Ich kenne mittlerweile die Antworten auf diese Fragen (bis auf die letzte), aber ich verrate sie euch nicht. Ich weiß, mega fies. Ihr müsst mir aber glauben, dass ich kein Sadist bin und euch einfach nur gerne empfehlen möchte, selbst Ashleys Geschichte zu erleben. Darum sei nur so viel zur Story des ersten Teils gesagt: Das Abenteuer dreht sich größtenteils um die Erkundung des Edward-Anwesens und natürlich gibt es – so wie es sich eben für eine gute Geschichte gehört – Intrigen sowie den ein oder anderen Plot-Twist. Dennoch ist die Story für aufmerksame Spieler größtenteils vorhersehbar und gegen Ende löst sich so gut wie alles auf. Wir treffen unseren Dad und erfahren die wahren Gründe über Ds Ableben. Was ich besonders schön finde: Das Remake enthält nicht nur einfach die beiden Another Code Spiele, sondern integriert die Story beider Teile miteinander. So können wir nach Abschluss der Geschichte des ersten Teils direkt mit Teil zwei weiterspielen. Cool gelöst!
Zelten mit Teenagern
Ich kann mich nicht erinnern, wann ich das letzte Mal zelten war. Vermutlich ist das auch besser so, denn um ehrlich zu sein, möchte ich Bandscheiben und Lendenwirbelsäule auch gar keine Isomatte mehr zumuten. Ganz anders unsere Protagonistin. Ashley ist mittlerweile 16 Jahre alt und lässt sich auf ein Campingwochenende mit ihrem Vater am Lake Juliet ein. Trautes Familienglück? Wohl kaum, denn unser Rabenvater ist mal wieder so gut wie nie zu Hause und arbeitet inzwischen in einer Forschungseinrichtung, die sich rein zufällig am Lake Juliet befindet und zufälligerweise auch mit Erinnerungsforschung („Projekt Another“) beschäftigt. Ein Zufall? Ich glaube nicht!
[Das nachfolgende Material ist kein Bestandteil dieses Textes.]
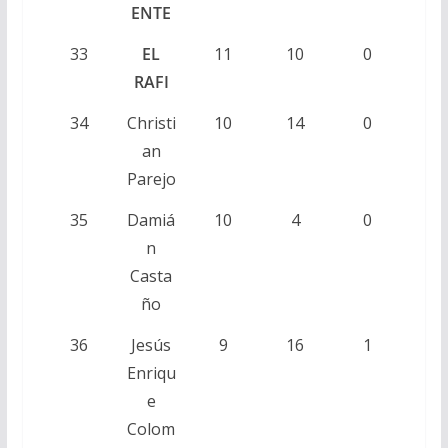
ENTE
33
EL
11
10
0
RAFI
34
Christi
10
14
0
an
Parejo
35
Damiá
10
4
0
n
Casta
ño
36
Jesús
9
16
1
Enriqu
e
Colom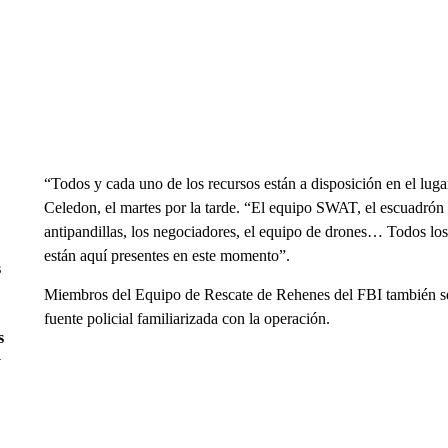
“Todos y cada uno de los recursos están a disposición en el lugar
Celedon, el martes por la tarde. “El equipo SWAT, el escuadrón a
antipandillas, los negociadores, el equipo de drones… Todos los
están aquí presentes en este momento”.
s
Miembros del Equipo de Rescate de Rehenes del FBI también s
fuente policial familiarizada con la operación.
s
y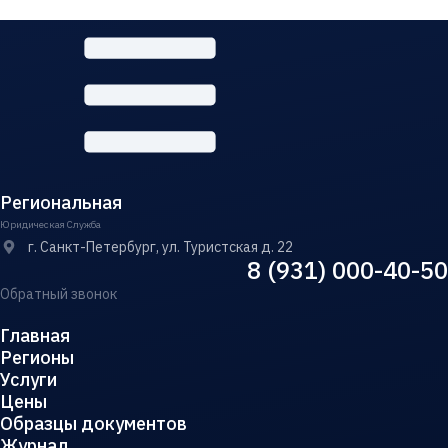
Региональная
Юридическая Служба
г. Санкт-Петербург, ул. Туристская д. 22
8 (931) 000-40-50
Обратный звонок
Главная
Регионы
Услуги
Цены
Образцы документов
Журнал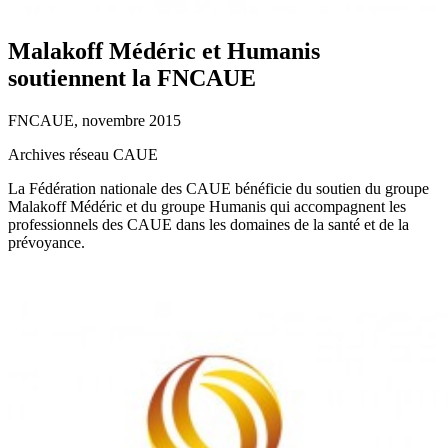
Malakoff Médéric et Humanis
soutiennent la FNCAUE
FNCAUE, novembre 2015
Archives réseau CAUE
La Fédération nationale des CAUE bénéficie du soutien du groupe
Malakoff Médéric et du groupe Humanis qui accompagnent les
professionnels des CAUE dans les domaines de la santé et de la
prévoyance.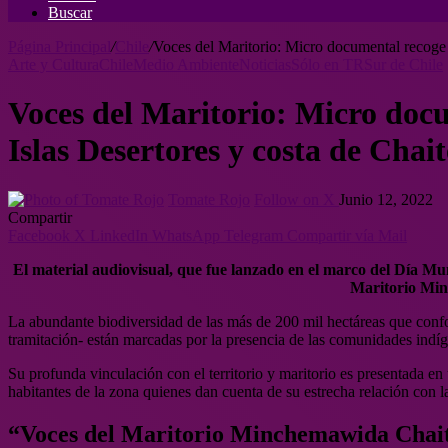
Buscar
Página Principal
/
Chile
/
Voces del Maritorio: Micro documental recoge 
Arte y Cultura
Chile
Medio Ambiente
Noticias
Sólo en TR
Sur de Chile
Voces del Maritorio: Micro docu
Islas Desertores y costa de Chai
Tomate Rojo
Follow on X
Junio 12, 2022
Compartir
Facebook
X
LinkedIn
WhatsApp
Telegram
Compartir vía Mail
El material audiovisual, que fue lanzado en el marco del Día M
Maritorio Minc
La abundante biodiversidad de las más de 200 mil hectáreas que con
tramitación- están marcadas por la presencia de las comunidades indíg
Su profunda vinculación con el territorio y maritorio es presentada e
habitantes de la zona quienes dan cuenta de su estrecha relación con la 
“Voces del Maritorio Minchemawida Chai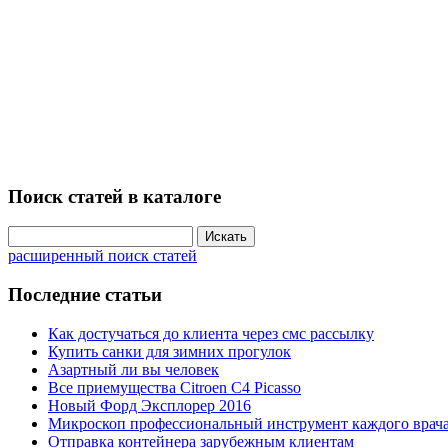
Поиск статей в каталоге
расширенный поиск статей
Последние статьи
Как достучаться до клиента через смс рассылку
Купить санки для зимних прогулок
Азартный ли вы человек
Все приемущества Сitroen C4 Picasso
Новый Форд Эксплорер 2016
Микроскоп профессиональный инструмент каждого врач
Отправка контейнера зарубежным клиентам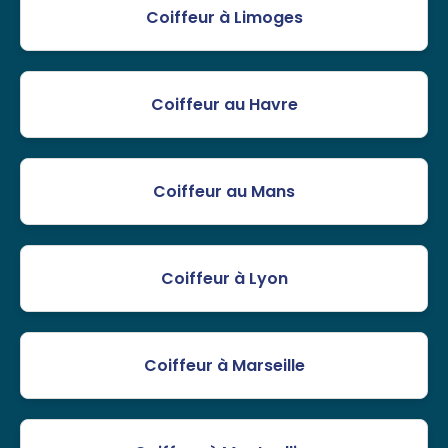
Coiffeur à Limoges
Coiffeur au Havre
Coiffeur au Mans
Coiffeur à Lyon
Coiffeur à Marseille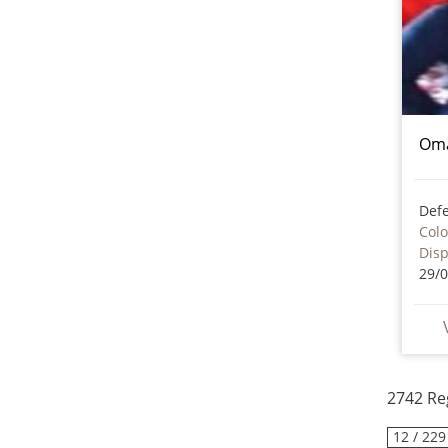
Oma
Col
Dis
29/
2742 Re
12 / 229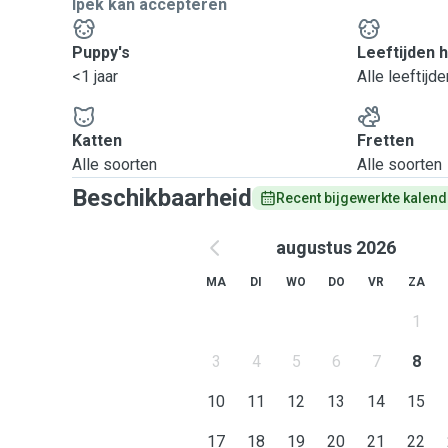
Ipek kan accepteren
Puppy's
Leeftijden 
<1 jaar
Alle leeftijde
Katten
Fretten
Alle soorten
Alle soorten
Beschikbaarheid
Recent bijgewerkte kalend
augustus 2026
MA
DI
WO
DO
VR
ZA
1
3
4
5
6
7
8
10
11
12
13
14
15
17
18
19
20
21
22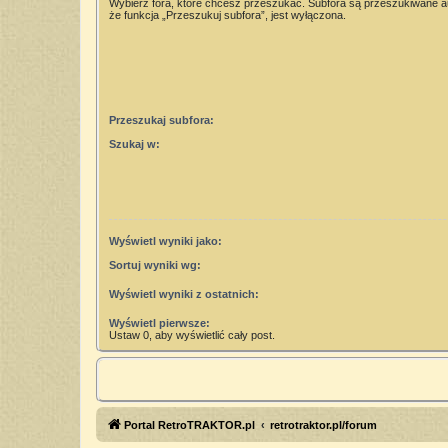
Wybierz fora, które chcesz przeszukać. Subfora są przeszukiwane 
że funkcja „Przeszukuj subfora”, jest wyłączona.
Przeszukaj subfora:
Szukaj w:
Wyświetl wyniki jako:
Sortuj wyniki wg:
Wyświetl wyniki z ostatnich:
Wyświetl pierwsze:
Ustaw 0, aby wyświetlić cały post.
Portal RetroTRAKTOR.pl
retrotraktor.pl/forum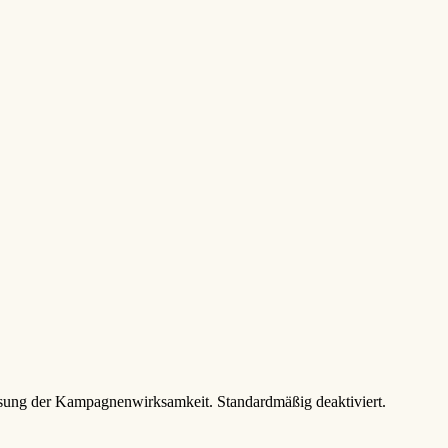
sung der Kampagnenwirksamkeit. Standardmäßig deaktiviert.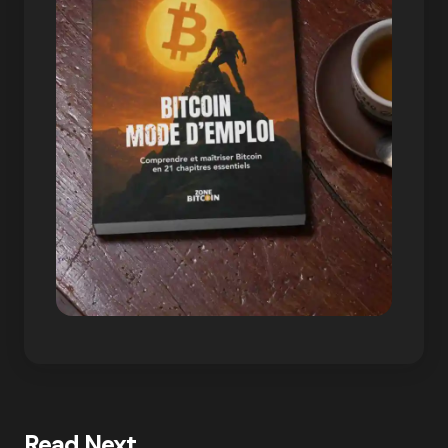
Read Next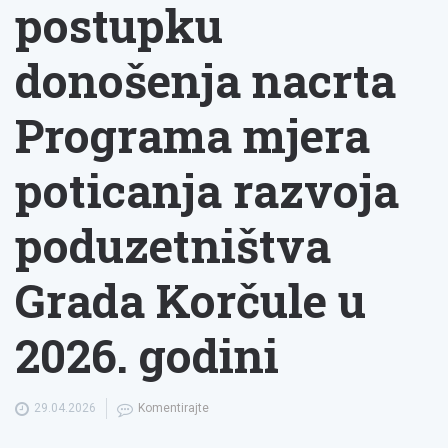
postupku
donošenja nacrta
Programa mjera
poticanja razvoja
poduzetništva
Grada Korčule u
2026. godini
29.04.2026
Komentirajte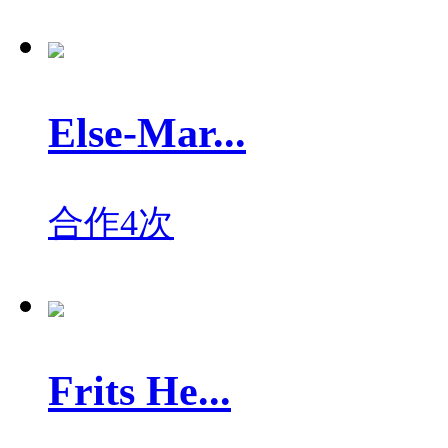
Else-Mar...
合作4次
Frits He...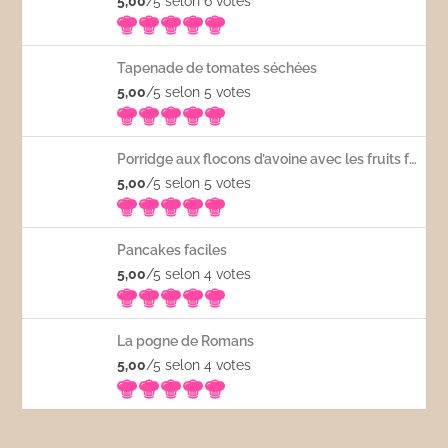
5,00
/5 selon 6
votes
Tapenade de tomates séchées
5,00
/5 selon 5
votes
Porridge aux flocons d’avoine avec les fruits frais
5,00
/5 selon 5
votes
Pancakes faciles
5,00
/5 selon 4
votes
La pogne de Romans
5,00
/5 selon 4
votes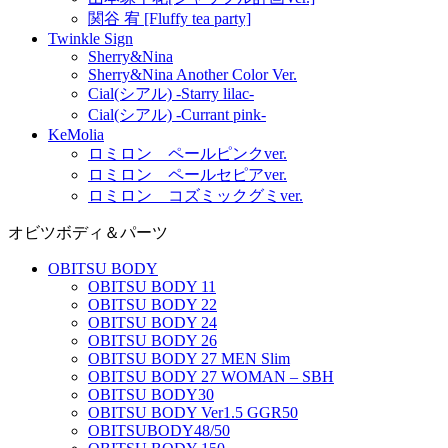
関谷 宥 [Fluffy tea party]
Twinkle Sign
Sherry&Nina
Sherry&Nina Another Color Ver.
Cial(シアル) -Starry lilac-
Cial(シアル) -Currant pink-
KeMolia
ロミロン ペールピンクver.
ロミロン ペールセピアver.
ロミロン コズミックグミver.
オビツボディ＆パーツ
OBITSU BODY
OBITSU BODY 11
OBITSU BODY 22
OBITSU BODY 24
OBITSU BODY 26
OBITSU BODY 27 MEN Slim
OBITSU BODY 27 WOMAN – SBH
OBITSU BODY30
OBITSU BODY Ver1.5 GGR50
OBITSUBODY48/50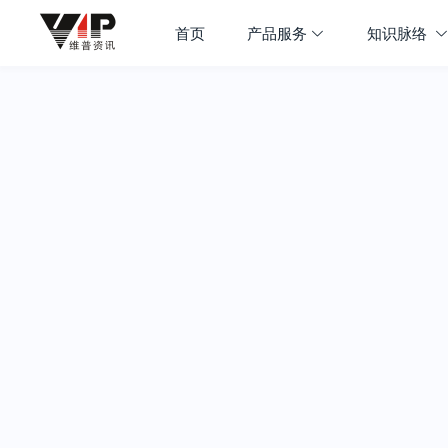
首页
产品服务
知识脉络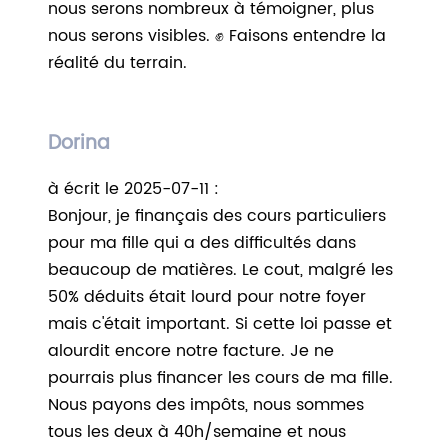
nous serons nombreux à témoigner, plus
nous serons visibles. ✊ Faisons entendre la
réalité du terrain.
Dorina
à écrit le 2025-07-11 :
Bonjour, je finançais des cours particuliers
pour ma fille qui a des difficultés dans
beaucoup de matières. Le cout, malgré les
50% déduits était lourd pour notre foyer
mais c'était important. Si cette loi passe et
alourdit encore notre facture. Je ne
pourrais plus financer les cours de ma fille.
Nous payons des impôts, nous sommes
tous les deux à 40h/semaine et nous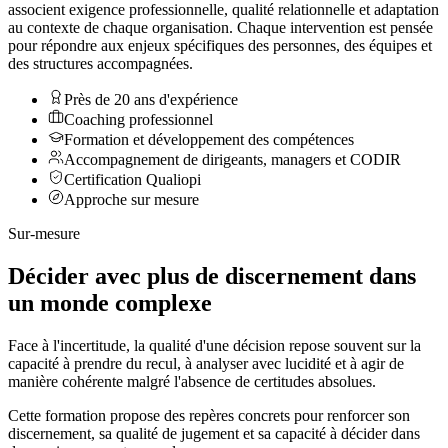
associent exigence professionnelle, qualité relationnelle et adaptation
au contexte de chaque organisation. Chaque intervention est pensée
pour répondre aux enjeux spécifiques des personnes, des équipes et
des structures accompagnées.
Près de 20 ans d'expérience
Coaching professionnel
Formation et développement des compétences
Accompagnement de dirigeants, managers et CODIR
Certification Qualiopi
Approche sur mesure
Sur-mesure
Décider avec plus de discernement dans
un monde complexe
Face à l'incertitude, la qualité d'une décision repose souvent sur la
capacité à prendre du recul, à analyser avec lucidité et à agir de
manière cohérente malgré l'absence de certitudes absolues.
Cette formation propose des repères concrets pour renforcer son
discernement, sa qualité de jugement et sa capacité à décider dans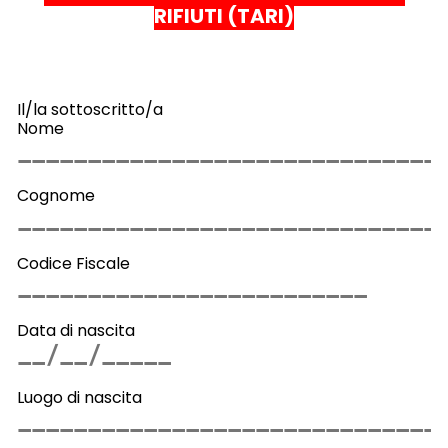
RIFIUTI (TARI)
Il/la sottoscritto/a
Nome
Cognome
Codice Fiscale
Data di nascita
Luogo di nascita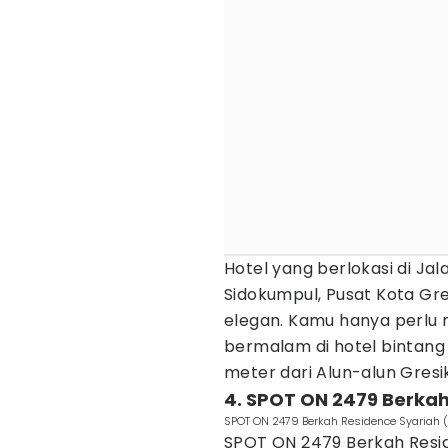
Hotel yang berlokasi di Ja
Sidokumpul, Pusat Kota Gr
elegan. Kamu hanya perlu
bermalam di hotel bintang 3 
meter dari Alun-alun Gresik
4. SPOT ON 2479 Berkah
SPOT ON 2479 Berkah Residence Syariah 
SPOT ON 2479 Berkah Resi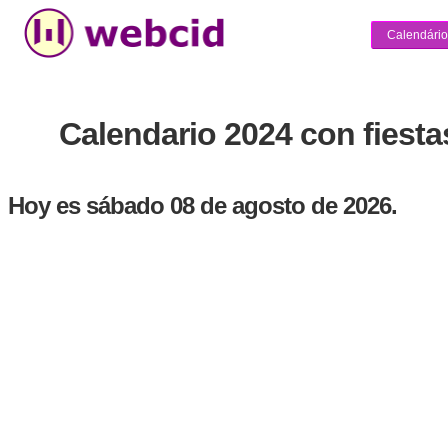
Calendário
Calendario 2024 con fiestas
Hoy es sábado 08 de agosto de 2026.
Die Prämissen sind ähnlich, wie zwei Jahre zuvor. Ein bedeutungsschwangerer Ort, eine Verschwörung, die Suche nach verloren gegangenen Erinnerungen und ein männlicher Begleiter. Diesmal bekommt die gute Ashley aber nicht einen Geist, sondern einen 13-jährigen Jungen namens Matthew Crusoe an die Seite gestellt, der ebenfalls auf der Suche nach seinem verschollenen Vater ist. Scheinbar sind Erziehungsberechtigte Mangelware im Another Code Universum. Wie auch schon im ersten Teil, ranken sich einige Mysterien um die Örtlichkeiten – sei es nun der Zeltplatz, der See, ein alter Glockenturm oder die Forschungseinrichtung selbst. Was es mit all dem auf sich hat? Tja, wer weiß. Auch die Geschichte des zweiten Teils wird hier nicht gespoilert, sorry!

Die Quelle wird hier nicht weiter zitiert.